Tipicamente os road book são de fácil interpretação, e vais acabar por ver os rastos dos outros participantes que ajudam.

Nunca fiz o Ourem-Fronteira, mas fiz o Loures-Fronteira 2 ou 3 vezes, tanto como pendura, como condutor.

Bom passeio!
 
Pois, vamos ver. O mais provável é tentar seguir algum veiculo que pareça pouco modificado e leve co piloto.

Sozinho e sempre a olhar o tempo inteiro para o roadbook não era bem a minha ideia de fun.

Não há de ser nada
 
Pois, vamos ver. O mais provável é tentar seguir algum veiculo que pareça pouco modificado e leve co piloto.
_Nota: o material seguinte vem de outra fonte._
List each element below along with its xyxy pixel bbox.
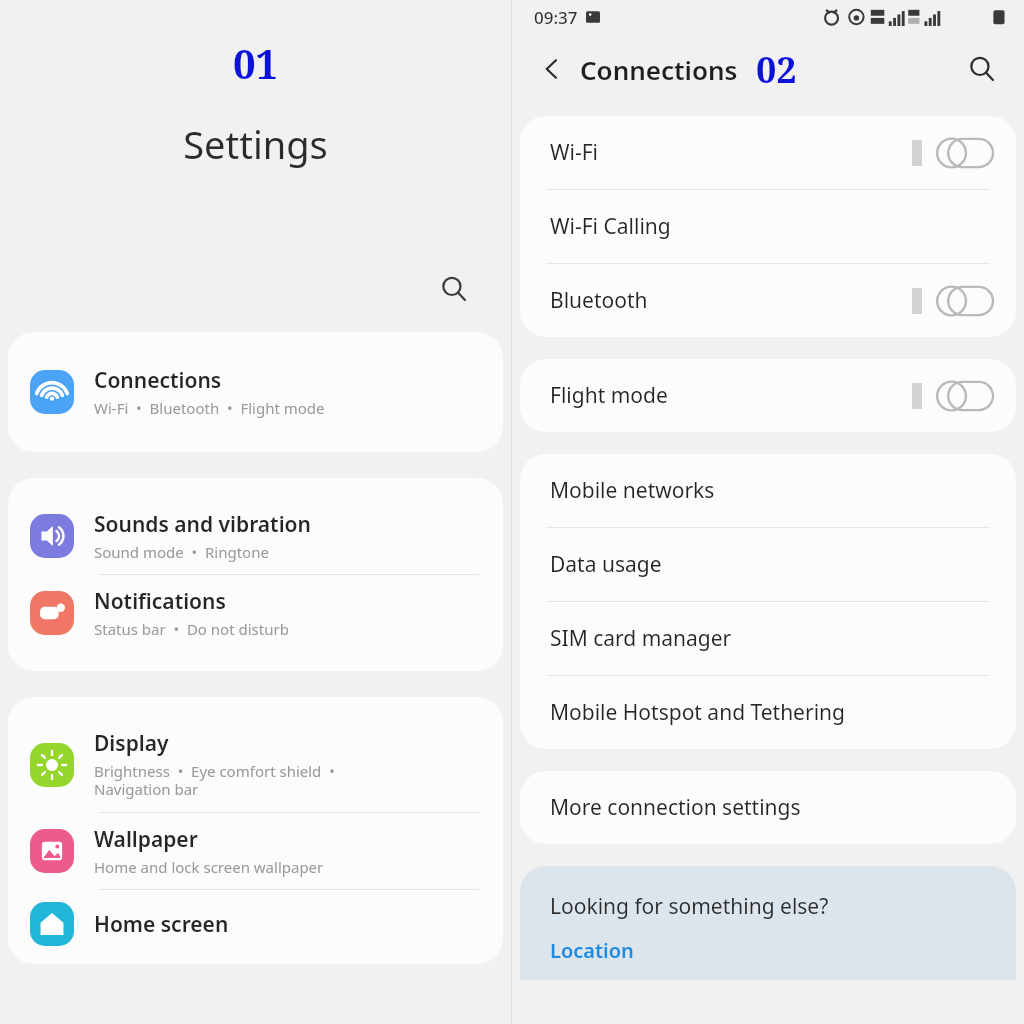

Sozinho e sempre a olhar o tempo inteiro para o roadbook não era bem a minha ideia de fun.

Não há de ser nada

Ir sozinho é sempre mais complicado... mas seguir um jipe tens sempre o risco de eles se enganarem e tu seguires o erro... o lado positivo é que ficas a conhecer mais um pouco da zona [:D]
 
Fiz no sábado novamente o Ourem/Fronteira. Muito divertido MAS, ao contrario do ano passado feito em ritmo de passeio, este ano a coisa foi bem diferente. Para evitar fazer navegação, tentei de novo meter-me atrás de um comboio, aquilo de passeio não teve nada, fui o tempo todo a ritmos impróprios. Fiz o percurso todo em tracção traseira (muito dançou aquela traseira), Fiz ainda perdido uns 23 km a mais que o percurso indicava, parei em todos os pontos programados, Tomar, Abrantes e outro mais à frente, e mesmo assim cheguei à tenda às 14h.

Ou a organização começa a disponibilizar o track e cada um vai ao ritmo que quer, ou começam todos a tentar acompanhar um qualquer que saiba o caminho mesmo que vá a fundo.

Por mim, a única coisa negativa (tirando o risco inerente ao ritmo imposto, opção minha) foi mesmo a consequência do ritmo, não permitir apreciar as paisagens por onde passamos, mas para isso há solução, procurar o track no wikilock e repeti-lo, um dia a ritmo relaxado.
 
Last edited:
Por acaso vi alguns vídeos do mais variado pessoal a caminho de Fronteira a fazer dos trilhos verdadeiras pistas de rally.
Confesso que me faz alguma confusão.
O pior é que o pessoal tem noção que são dias muito movimentados e mesmo assim arriscam demasiado, na minha opinião.

Por estas e por outras é que em passeios TT gosto muito de ir com o meu grupinho, porque já sei como o pessoal se comporta ou então prefiro ir sozinho.

Grupos grandes e com pessoal que não conheço fico sempre de pé e meio atrás e 99.9% prefiro não arriscar e não ir.
 
Eu fui fazer, pela primeira vez, e fui de moto 4.

Levei o GPS com os pontos de inicio, fim e abastecimento em Abrantes, pois o sistema que a organização disponibiliza não faz sentido nenhum nos dias que correm para um passeio, e se me me perdesse eu havia de chegar ao fim.

A minha ideia era seguir os jipes, do pessoal que arranca mais atrasado, pois já sei que o ritmo deles é mais de passeio, e em principio daria para ir atrás de alguém, e assim utilizar a navegação deles

Fiz o percurso completo, sempre atrás de jipes, e quando aquele grupo parava, ou ia muito depressa , normalmente em zonas de alcatrão, eu esperava pelo próximo grupo. O único senão desta abordagem é que tive de parar pouco para descansar pois ia para o fim do pelotão.

Achei o andamento e atitude geral destes pequenos comboios impecável.
Quando um grupo parava ( para o fim muita gente estava parado a almoçar ), eu ia devagar até aparecer outro grupo.

Gostei do percurso e do andamento geral do pessoal que segui. Para o fim haviam muitos grupos parados a almoçar.
Cheguei um pouco antes das 17h e pelo GPS tive cerca de 3 horas parado.

Como muito negativo a marcação do percurso, não faz sentido nenhum não disponibilizarem o percurso em GPX, para um evento que é um PASSEIO.

Se volto, não sei, mas se voltar é com os percursos dos anos anteriores no GPS e para ir ao meu ritmo, e com o objectivo apenas de chegar a Fronteira e não de fazer o percurso desse ano.